▶ **Aim of the task**
For every line below, restate it exactly and drop the images.
+++++
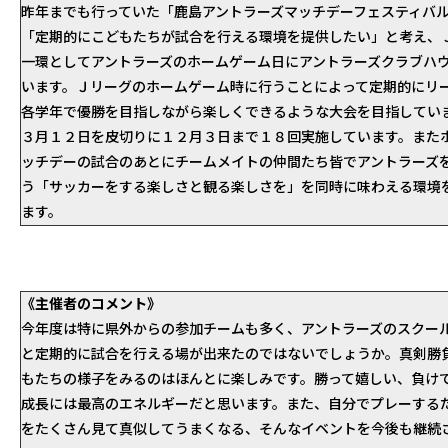
昨年までも行っていた「鹿島アントラーズマッチデーフェスティバ
「定期的にこどもたちが試合を行える環境を提供したい」と考え、
一環としてアントラーズのホームゲーム日にアントラーズクラブハ
います。Ｊリーグのホームゲーム時に行うことによって定期的にリ
各学年で優勝を目指しながら楽しくできるような大会を目指してい
３月１２日を皮切りに１２月３日まで１８回実施しています。また
ッチデーの試合のあとにチームメイトの仲間たち皆でアントラーズ
う「サッカーをする楽しさと観る楽しさを」を同時に味わえる環境
ます。
《主催者のコメント》
今年度は特に県外からの参加チームも多く、アントラーズのスクー
と定期的に試合を行える場が出来たのではないでしょうか。真剣勝
もたちの様子をみるのはほんとに楽しみです。勝って嬉しい、負け
成長には最高のエネルギーだと思います。また、自分でプレーする
をたくさん見て真似してうまくなる、そんなイベントを今後も継続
+++++
▶ **Task answer**
昨年までも行っていた「鹿島アントラーズマッチデーフェスティバ
「定期的にこどもたちが試合を行える環境を提供したい」と考え、
一環としてアントラーズのホームゲーム日にアントラーズクラブハ
います。Ｊリーグのホームゲーム時に行うことによって定期的にリ
各学年で優勝を目指しながら楽しくできるような大会を目指してい
３月１２日を皮切りに１２月３日まで１８回実施しています。また
ッチデーの試合のあとにチームメイトの仲間たち皆でアントラーズ
う「サッカーをする楽しさと観る楽しさを」を同時に味わえる環境
ます。
《主催者のコメント》
今年度は特に県外からの参加チームも多く、アントラーズのスクー
と定期的に試合を行える場が出来たのではないでしょうか。真剣勝
もたちの様子をみるのはほんとに楽しみです。勝って嬉しい、負け
成長には最高のエネルギーだと思います。また、自分でプレーする
をたくさん見て真似してうまくなる、そんなイベントを今後も継続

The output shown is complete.